I pity my eighteen-year-old self. Wretched girl! I wasted all that time pining for some narcissistic fool who couldn’t go a whole hour without insulting me. But that was the best I’d had it, so I thought it was the best there was. I’m convinced that this is the misfortune of first love. It’s all fun and games until someone can’t let go. And someone always can’t let go.

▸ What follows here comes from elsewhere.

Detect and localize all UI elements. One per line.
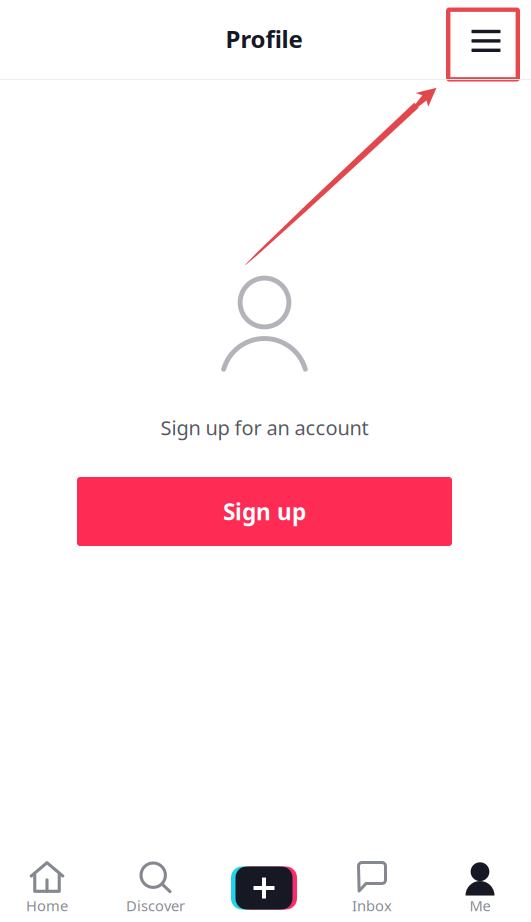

This friend of mine is having some trouble letting go. It doesn’t matter that it didn’t work out and we can tick off several reasons for that on our reasonable fingers. The vacuum of flattery is consuming her attention. Meanwhile, she and I drive around belting out happy love songs in my car, make each other very tasty tea every morning, and carefully dissect our days together before retiring. We model our best dresses for each other, share perfumes, read each other favorite pieces of literature, pray together, eat together, study together, dream together. Last night, we sang along to a Disney ballad (and no I will NOT give you the satisfaction of knowing which one) and spun giggling circles in my living room. And yes, I was wearing a smashing cocktail dress and stiletto heels at the time. The point is this: while she’s yearning for her lost admirer, life is happening. And life is good.

Beautiful friendships are under-appreciated. I wish I had paid more attention to mine, when I was eighteen and stupidly, stupidly in love. My friends had a lot more to offer me, and I brazenly ignored the fact that I was much, much happier with them than I was with my overall-clad chap. I had a friend whose entire room was plastered in Absolut ads (each one different, mind you). She called me “Mang” for a forgotten reason and had a penchant for burritos and Simon & Garfunkel. She wore all black the day the last episode of Seinfeld aired. I can’t remember a single afternoon we spent together that I didn’t laugh so hard that I couldn’t stand up. Another friend of mine used to run through giant leaf piles with me in the fall, would dance to any Shania Twain with me, and never made me feel anything less than a fascinating person. We used to go for long drives. I could spend any amount of time with her and never get sick of her. We never, ever fought. I had the kind of mythical good friends that exist in movies, or Nickelodeon sitcoms. And yet I managed to let a bad relationship get me down – and keep me down. Why didn’t I ask the same of him that I enjoyed with them? I don’t know why I didn’t hold the happiness bar higher. I would have been better off if I had.

Friends take us as we are. It’s not complicated. I love my friends, and it’s not hard to love them. They seem to love me back, and they don’t act like it’s a chore. But finding a romantic attachment of this nature is rare. It’s the Bigfoot of relationships; it’s out there, but the images we have are so grainy and overexposed that no one believes the witnesses.

But it could be a bad relationship in disguise!

Everybody says that you’re better off single than in a bad relationship, but for some reason this is hard to ingest. I don’t know if it’s the ego-stroking that comes hitched to romantic attachments, or the feeling of being wanted, or what. I’ve had some pretty legendarily bad romances by now, and the truth of this has finally (thank God, thank God!) wiggled its way into my head. And I’m happy. Happy! Imagine that. I’m happy not to be under the boot heel of a less-than-generous man, and happy to be busy making myself the sort of girl that the sort of guy I’d dig would like to sweep off her feet. (How’s that for a garbled sentence?)

Of course I won’t object if Prince Charming shows up. Unless he’s fifteen, in which case I will slam the door in his face. But until the day the non-jailbait, non-cartoon version comes a-knockin’, there’s plenty to enjoy. Including the fact that I’m not too busy pining after some overalls to hear the door.